ロストガール


えーっともうすっかり、私はどこにいるの?状態ですけど、ひとつ大事なことを忘れていました、、、。いまユーロスペースのレイトショーで『ロストガール』という映画をやっていて、もうそろそろ、もしかしたら今週金曜くらいで終わっちゃうんじゃないかと思いますけど、これはとても興味深い映画だったので未見の方はぜひ今からでも劇場に駆けつけてほしいです。


摂食障害というものをモチーフにしながら男女(夫婦)の関係を描いた映画なんですけども、非常に面白いのは、この夫婦の権力関係がパタパタとめまぐるしく入れ替わる点です。いわゆる、共依存、といってしまえばそれまでなのですが、ある意味ではものすごい人生の「暗部」を、こういうふうに描こうとする人がいることに私は心底驚きました。と、驚いたのは兄もきっとそうで、それというのも兄はこの「暗部」から逃走したという抜き差しならない過去があって、こないだあえてその「暗部」に向かい合うために6年前のあの場所を訪ねたようですけども(そして案の定すさまじいダメージを負って次の予定に1時間半も遅刻して多くの人に迷惑をかけてしまったらしい、マジすんません、、、)そういう心境に兄が陥ったのもいろいろ理由があるとはいえこの映画を観てしまったせいもあると思います。
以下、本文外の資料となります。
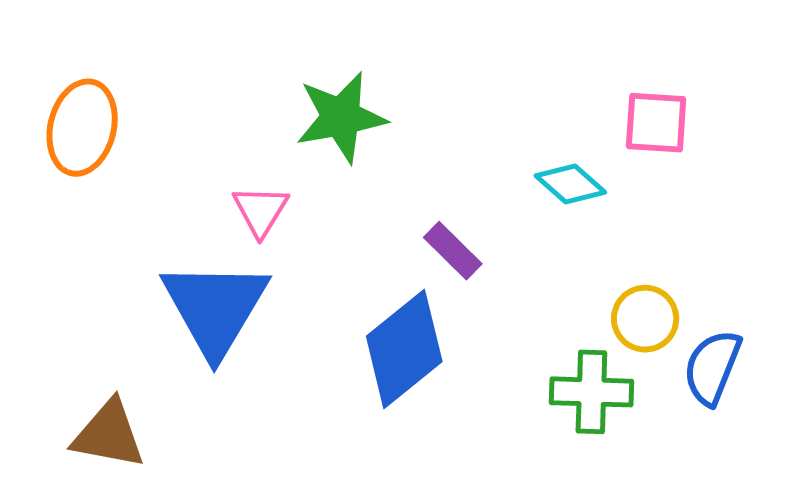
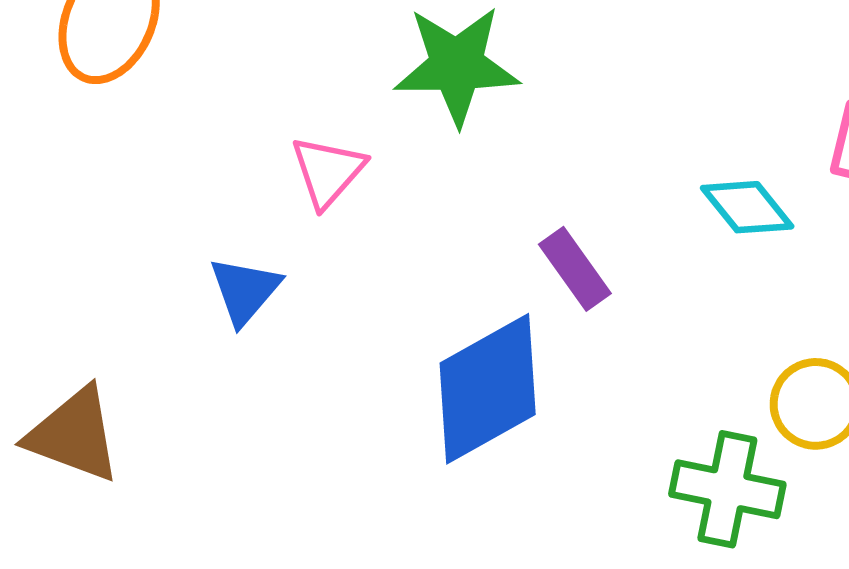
blue triangle: (215, 308) -> (245, 291), size x0.5

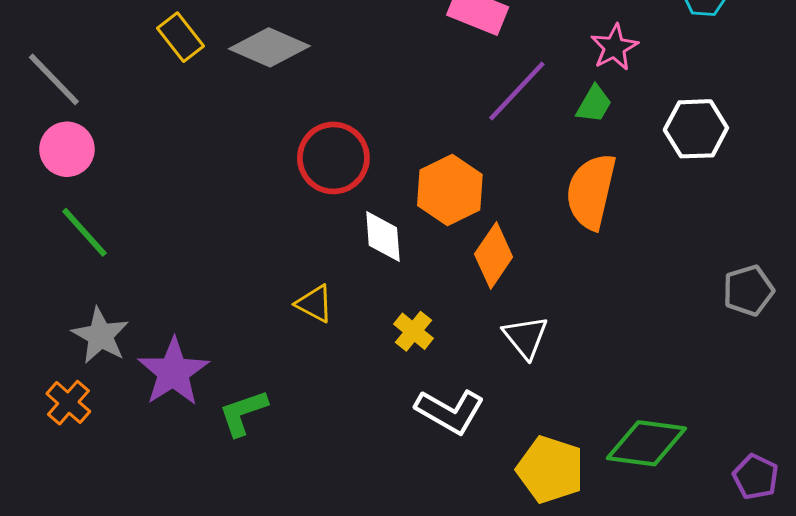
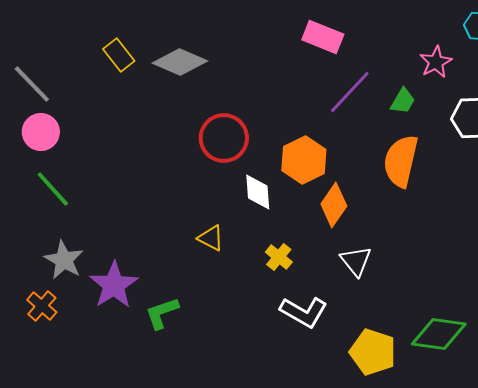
pink star: (614, 47) -> (436, 62), moved

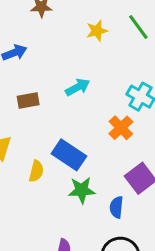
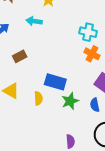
cyan arrow: (78, 87) -> (34, 21), moved, turned -126
orange cross: (121, 128) -> (92, 54), moved

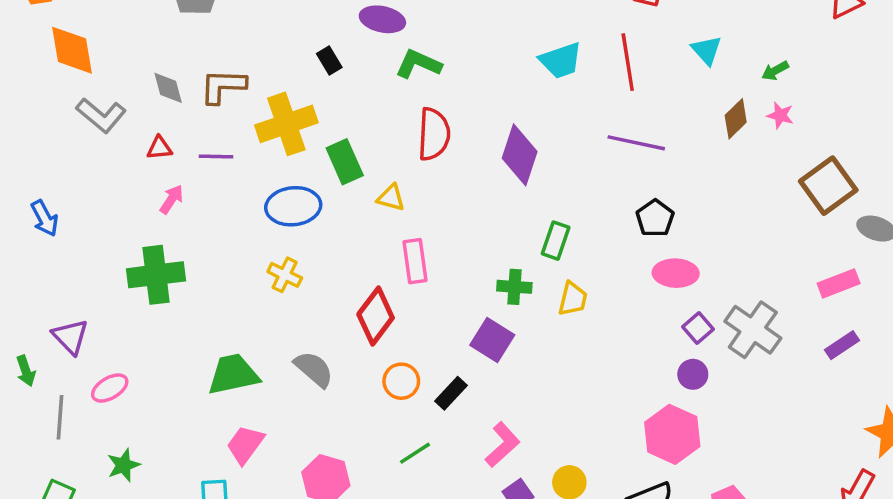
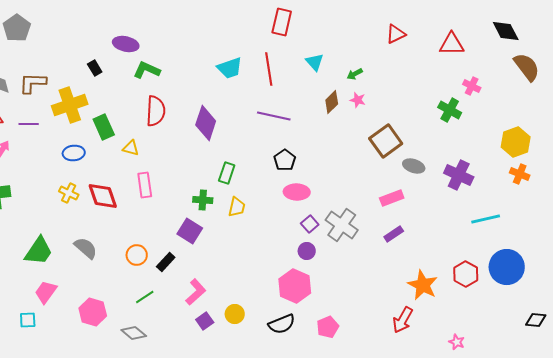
blue ellipse: (293, 206) -> (74, 153), size x0.7
red diamond: (376, 316) -> (103, 196), moved, turned -56
green trapezoid: (233, 374) -> (39, 251), turned 136

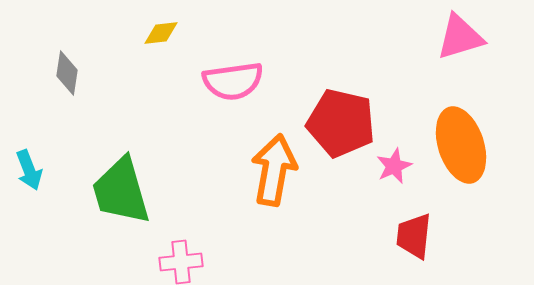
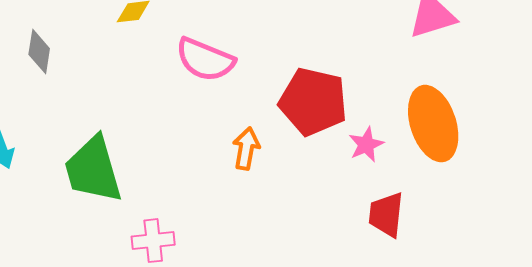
pink semicircle: (233, 81) -> (205, 60), turned 30
orange arrow: (274, 170) -> (246, 149), size x0.6

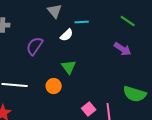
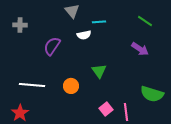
white semicircle: (67, 35) -> (84, 35), turned 32
green triangle: (69, 67) -> (99, 71), moved

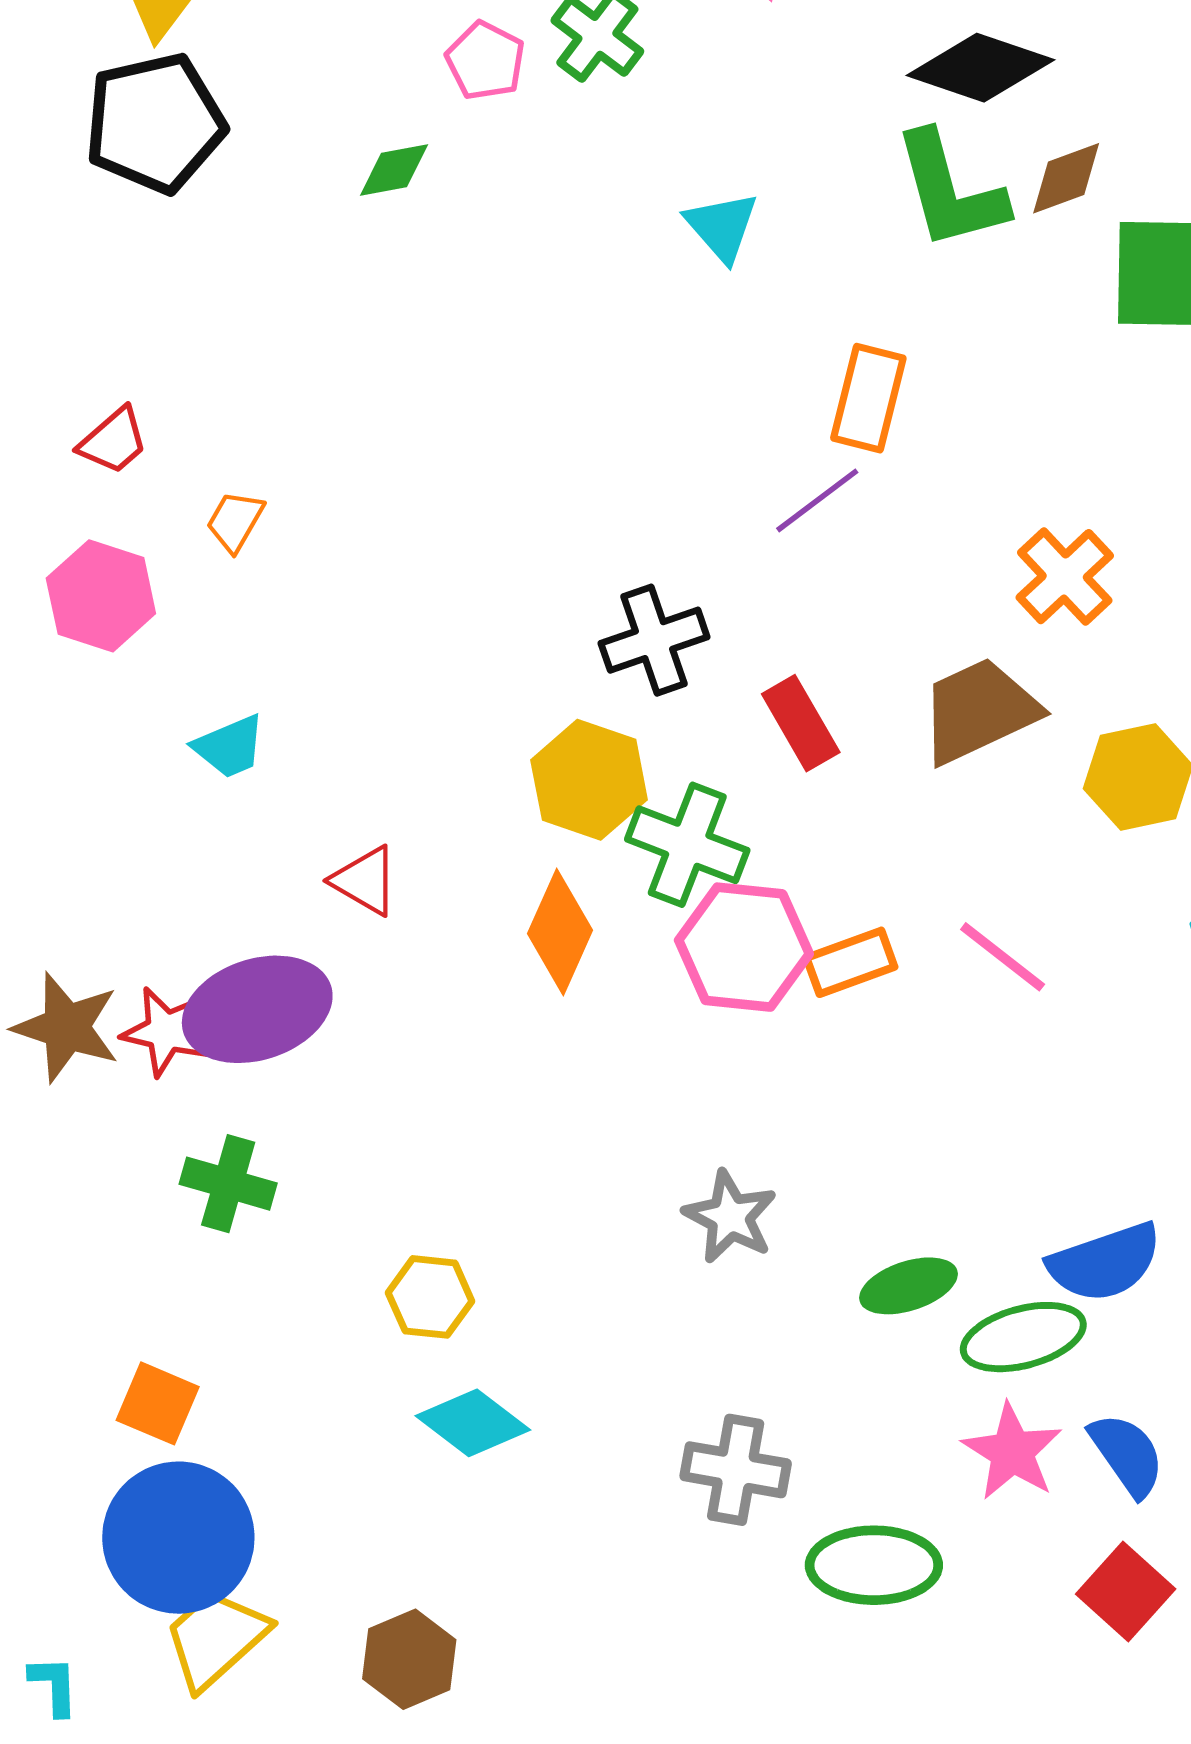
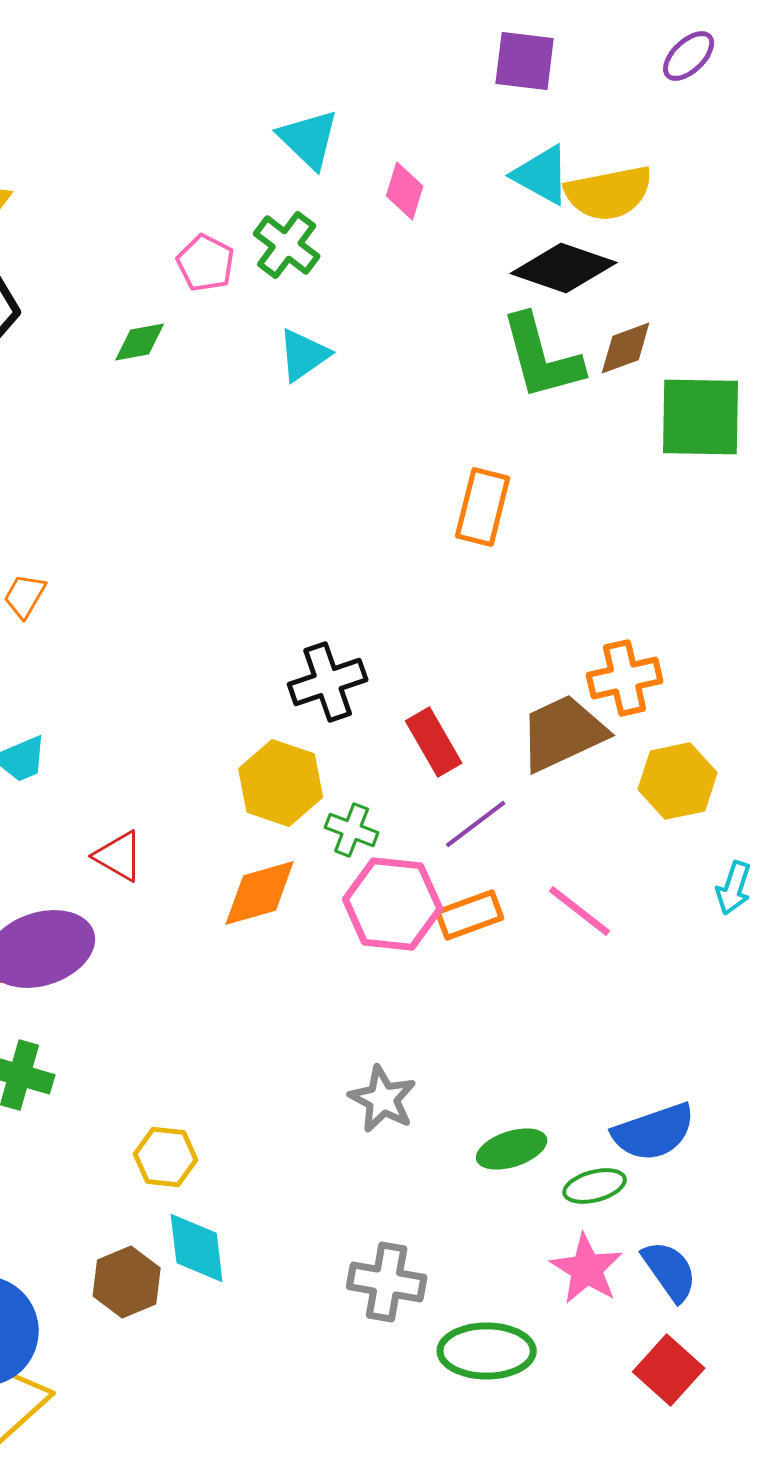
cyan triangle: (722, 227) -> (304, 355), moved, turned 36
purple line: (817, 500) -> (476, 824), moved
orange cross: (1065, 577) -> (625, 678), moved, turned 30
green cross: (687, 845) -> (352, 830), size x0.6
orange diamond: (560, 932) -> (260, 893), turned 50
green ellipse: (1023, 1337) -> (595, 1186), size x0.7
cyan diamond: (473, 1423) -> (197, 1248), turned 46
brown hexagon: (409, 1659) -> (127, 1282), moved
で、ポイントは、山岡大祐監督の「暗部」の描き方で、一見するとひどいものをひどい形のまま描いているようにも見えるんですけど、実は全然そうじゃなくて(と少なくとも私は思っていて)、実際にはここまで極端にパタパタと権力関係は入れ替わらないというか、微妙に曖昧なグレーゾーンが漂っているからこそ「暗部」に対して人間は無力でなす術もないのですが、そこを山岡監督はあえてデフォルメするために(もしかしたらマンガ的な)非・自然主義リアリズムの手法を導入した。ひとことでいえば、とってもコミカルなのです。それによって、本来見えないものが見える。いわば直視できない大陽に対してサングラスをかけるような、でもそれは陽光から逃げているわけではなくてむしろ陽の光の下で生きていくための苦肉の策なのだと思います。(そしてそれはかなり成功していると私は思います。映画を観ているうちにだんだんその世界観に馴染んでくるから。)


ちなみに山岡さんのどこかのプロフィールに「ダメ人間を描くのが得意」みたいなのがあったんですけど(笑)、ぜひまたダメ人間の出てくる作品、あるいは出てこない作品を撮ってほしいです。あー、今ホームページ観たらやっぱりあと3日だわ、、、ロビーで本格的にドリップした珈琲なんかも飲めるらしいです!